In Senj, a small city on the Adriatic coast of western Croatia, locals are used to the sight of heavy-duty vehicles transporting supersized machines. In the Velebit Mountains a few kilometers away, Chinese and Croatian workers are constructing the country’s largest wind farm.
In November 2017, China’s Norinco International signed an agreement with Croatia’s Energija Projekt — a company specially set up to run the 156 Megawatt (MW) Senj Wind Farm — on the purchase of a 76-percent stake in the project and obtained the right to construct and operate it for 25 years.
The project, which includes 39 wind turbines (four MW each) and supporting facilities, is expected to be completed in April 2021.
The wind farm is located in a dense mountain forest near Senj. A very strong cold wind unique to the Adriatic Sea, known as “bora” by the locals, is frequent here. In winter, wind speeds can reach up to 200 kilometers per hour. It is no easy task to transport the giant equipment to the construction site at a height of 1,100 meters and complete the installation in adverse weather.
Norinco uses high-capacity offshore wind power technologies and extremely tall (100-meter) towers at the Senj site to harness the high winds. The towers have a diameter of 4.62 meters at their base. Each nacelle weighs 145 tons. A single blade is 67 meters long and weighs over 20 tons.
The wind farm covers an area of approximately 65 square kilometers. Preparing for the construction has been an exceptionally complex task, Norinco’s installation manager Ding Decai told Xinhua. Sixty kilometres of roads had to be built on the hillsides to enable the movement of heavy vehicles.

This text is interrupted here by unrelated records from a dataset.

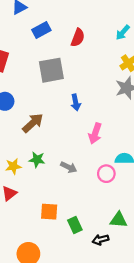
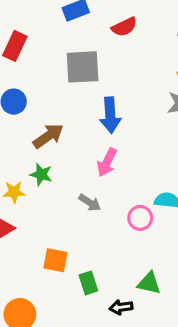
red semicircle: (78, 38) -> (124, 27), turned 36
blue arrow: (76, 102) -> (110, 115), size x1.5
pink arrow: (95, 133) -> (107, 162), moved
green star: (37, 160) -> (41, 174), moved

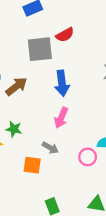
red semicircle: (124, 27) -> (65, 35), moved
brown arrow: (48, 136) -> (16, 86), moved
orange square: (55, 260) -> (32, 165), moved

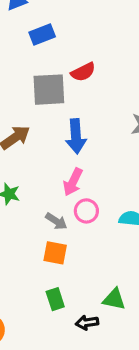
pink circle: (88, 157) -> (86, 211), moved
orange square: (32, 165) -> (55, 253), moved

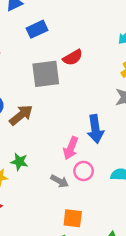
blue arrow: (76, 136) -> (95, 129), moved
orange square: (55, 253) -> (73, 218), moved

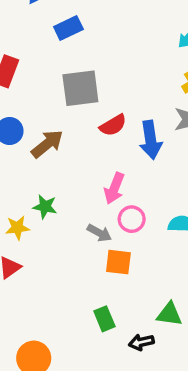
red semicircle: (73, 57) -> (113, 125), moved
blue arrow: (95, 129) -> (151, 140), moved
orange square: (73, 218) -> (118, 262), moved

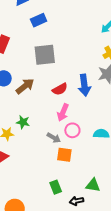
red semicircle: (113, 125) -> (60, 89), moved

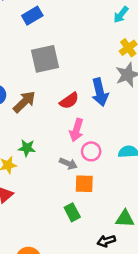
green rectangle: (56, 187) -> (72, 212), moved

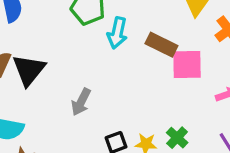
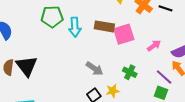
gray arrow: (81, 102) -> (94, 69), moved, turned -66
green cross: (177, 138) -> (130, 72), moved

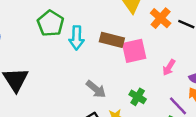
green pentagon: (52, 17) -> (50, 23), turned 30
pink arrow: (154, 46) -> (169, 67), turned 152

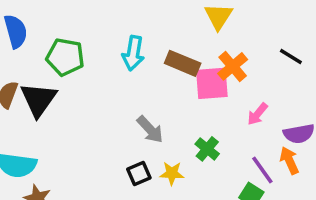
orange cross: (161, 18) -> (233, 66), moved
green pentagon: (50, 23) -> (65, 57), moved, turned -30

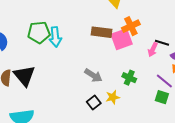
cyan arrow: (133, 53) -> (55, 37), moved
green pentagon: (65, 57) -> (39, 32), moved
black line: (291, 57) -> (162, 43), moved
orange cross: (233, 66) -> (131, 26), turned 30

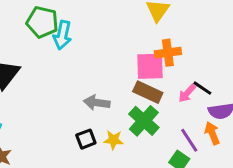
brown rectangle: (102, 32) -> (148, 92), moved
gray arrow: (93, 75) -> (97, 103), turned 138
green cross: (129, 78) -> (144, 121), size x1.5

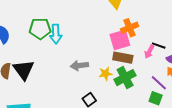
gray arrow: (97, 103) -> (79, 66), moved
green cross: (144, 121) -> (125, 78), turned 35
yellow star: (113, 140) -> (105, 74), moved

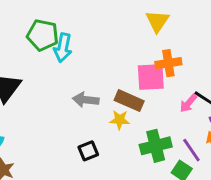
brown rectangle: (123, 58) -> (129, 101), moved
green cross: (125, 78) -> (156, 146), moved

According to Ding, assembling a wind turbine requires a 500-ton truck crane and a 650-ton crawler crane, as well as four auxiliary cranes that cooperate with the bigger cranes. The crawler crane has a 120-meter boom and a 1,000-ton counterweight. The complete machinery cannot be driven to the construction site: it is disassembled and transported by 40 trucks to the designated location for reassembly.
At the Senj wind farm, the blades can only be connected to the hub in mid-air using cranes. “It’s just like using huge machinery to thread the needle at 100 meters above the ground,” Ding explained.
The COVID-19 outbreak at the beginning of this year inevitably affected the manufacturing and shipment of the equipment, Liu Zhen, general manager of Norinco’s Zagreb branch, told Xinhua. The arrival of the first shipment of equipment at the port of Zadar in early April coincided with the peak of the outbreak in Croatia. The shipment was therefore stranded in the port for three months.
Leo Jerkic, chief supervision engineer from Megajoule, a wind and solar consultancy and engineering company, said that despite the obstacles encountered during the development phase, now “everything is more or less settled and we are progressing very well on the construction itself.”
The 80-odd Chinese and over 100 Croatian workers have already completed 50 percent of the contract value. They are expected to complete civil constructions by the end of this year and get the first 13 turbines connected to the grid.
“We are very satisfied to be in such a good relationship with our Chinese colleagues. We believe this is just the first step and many more projects will follow here in Croatia and even in wider Europe,” said Jerkic.
Shan Jun, deputy general manager of Norinco, said that his company is confident and capable of completing the project. “We want to set a good example for China-Croatia cooperation in energy and trade,” he said.